For MSL, the bias from taking logarithms of simulated probabilities is of order \(1/R\). In practice, \(R\) should be large enough that this bias is negligible relative to the standard error.

14.6.4 Choosing Moments for MSM

In Example 14.4, we chose a small set of moments. In practice, the choice of moments should be guided by:

Identification: the moments should be informative about the parameters. Moments that are insensitive to a parameter will not help estimate it.
Parsimony: more moments improve efficiency (in principle) but increase computational cost and can lead to poorly conditioned weighting matrices.
Model fit: if the model cannot match a particular moment, including it will distort the estimates of other parameters. Start with moments the model should be able to match.

The discussion in the identification chapter on which moments pin down which preference parameters is directly relevant here.

14.6.5 Diagonal Weighting Matrices

When using MSM or minimum distance with many moments, the optimal weighting matrix \(\mathbf{W}^{*}=\hat{S}^{-1}\) can be poorly estimated and lead to erratic results in finite samples. A common and practical alternative is to use a diagonal weighting matrix, where each moment is weighted by the inverse of its variance but cross-moment covariances are ignored. This sacrifices some efficiency but tends to be much more stable in practice.

14.7 Exercises

Exercise

Exercise 14.1 Estimate the preference parameters \((\beta,\sigma)\) of the savings model (with \(\psi=0\)) using the method of simulated moments. Take the income process parameters as given from Example 12.2.

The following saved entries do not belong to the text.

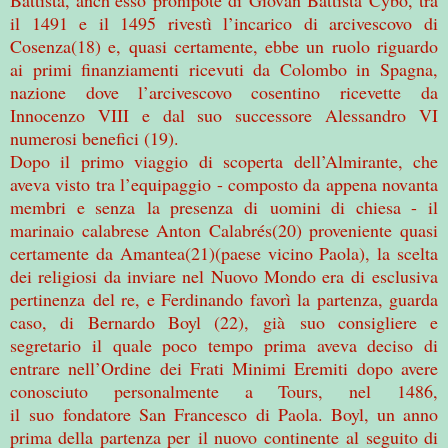
il 1491 e il 1495 rivestì l’incarico di arcivescovo di
Cosenza(18) e, quasi certamente, ebbe un ruolo riguardo
ai primi finanziamenti ricevuti da Colombo in Spagna,
nazione dove l’arcivescovo cosentino ricevette da
Innocenzo VIII e dal suo successore Alessandro VI
numerosi benefici (19).
Dopo il primo viaggio di scoperta dell’Almirante, che
aveva visto tra l’equipaggio - composto da appena novanta
membri e senza la presenza di uomini di chiesa - il
marinaio calabrese Anton Calabrés(20) proveniente quasi
certamente da Amantea(21)(paese vicino Paola), la scelta
dei religiosi da inviare nel Nuovo Mondo era di esclusiva
pertinenza del re, e Ferdinando favorì la partenza, guarda
caso, di Bernardo Boyl (22), già suo consigliere e
segretario il quale poco tempo prima aveva deciso di
entrare nell’Ordine dei Frati Minimi Eremiti dopo avere
conosciuto personalmente a Tours, nel 1486,
il suo fondatore San Francesco di Paola. Boyl, un anno
prima della partenza per il nuovo continente al seguito di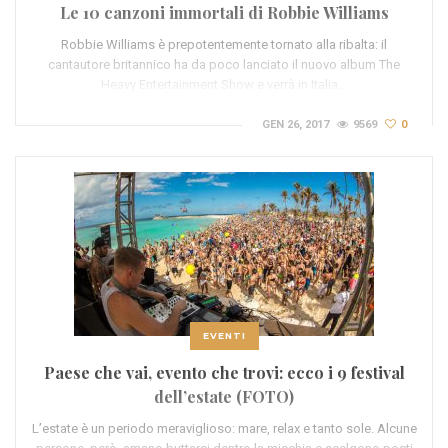
Le 10 canzoni immortali di Robbie Williams
Robbie Williams è prepotentemente tornato alla ribalta: il
cantautore britannico ha da poco lanciato il nuovo album The
Heavy Entertainment Show e verrà in Italia…
GEN 26, 2017
9569
0
EVENTI
Paese che vai, evento che trovi: ecco i 9 festival
dell’estate (FOTO)
L’estate è un periodo meraviglioso: mare, relax e tanto sole. Alcune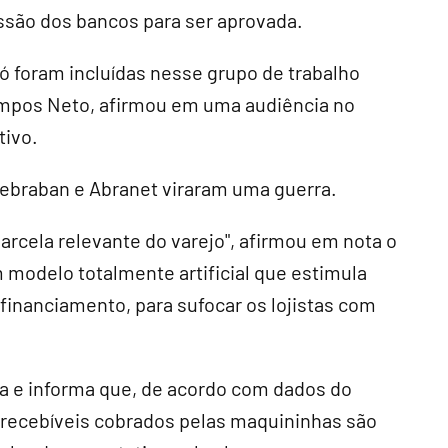
ssão dos bancos para ser aprovada.
só foram incluídas nesse grupo de trabalho
ampos Neto, afirmou em uma audiência no
tivo.
Febraban e Abranet viraram uma guerra.
rcela relevante do varejo", afirmou em nota o
 modelo totalmente artificial que estimula
financiamento, para sufocar os lojistas com
ga e informa que, de acordo com dados do
s recebíveis cobrados pelas maquininhas são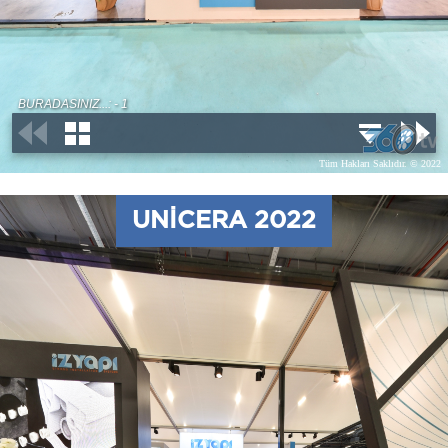
UNICERA 2022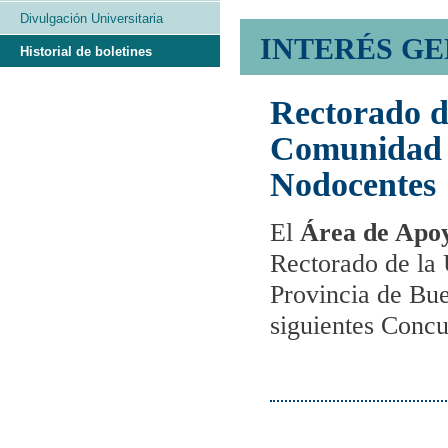
Divulgación Universitaria
INTERÉS G
Historial de boletines
Rectorado d
Comunidad U
Nodocentes
El
Área de Apoy
Rectorado de la 
Provincia de Bue
siguientes Conc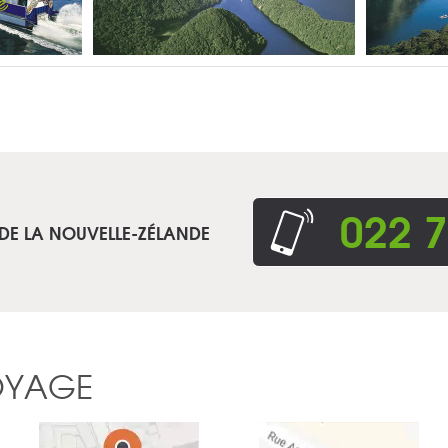
022 7
 DE LA NOUVELLE-ZÉLANDE
OYAGE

Choose a set of target moments from the PSID data (Example 10.1) that are informative about \((\beta,\sigma)\). Justify your choice based on the identification discussion in the savings identification chapter.
Implement the MSM estimator using the simulation code from Example 14.3.
Report your estimates and plot the model fit for your chosen moments.
Assess sensitivity: how do the estimates change when you use a different set of moments?

Exercise

Exercise 14.2 Continuing from Exercise 14.1:

Implement a bootstrap to compute standard errors for \((\hat{\beta},\hat{\sigma})\). Use the same bootstrap samples (resampled individuals from the PSID) that you used to construct confidence intervals for the income process parameters in Example 14.5. For each bootstrap replication \(b\), re-estimate the income process parameters \((\hat{\rho}^{b},\hat{\sigma}^{2b}_{\alpha},\hat{\sigma}^{2b}_{\eta})\) on the bootstrap sample, then re-estimate the savings model preference parameters \((\hat{\beta}^{b},\hat{\sigma}^{b})\) using those first-stage estimates. Use \(B=100\) replications.
Construct 95% confidence intervals for each parameter.
Explain why it is important to use the same bootstrap draws for both the income process and the savings model estimation, rather than bootstrapping each independently. What would go wrong if you used separate bootstrap samples?
Which parameter is most precisely estimated? Which is least? Does this match your intuition from the identification discussion?

Exercise

Exercise 14.3 Return to the minimum distance estimation of the income process from Example 12.2. Instead of using the identity weighting matrix, implement estimation with:

The diagonal weighting matrix, where each moment is weighted by the inverse of the variance of the corresponding sample moment. Use the bootstrap (resampling individuals as in Example 14.5) to estimate the variance of each sample moment.
The optimal weighting matrix, which uses the full variance-covariance matrix of the sample moments. Again, estimate this variance-covariance matrix using the bootstrap.

Compare the estimates and standard errors across all three weighting schemes (identity, diagonal, optimal). How much does the choice of weighting matrix matter in practice?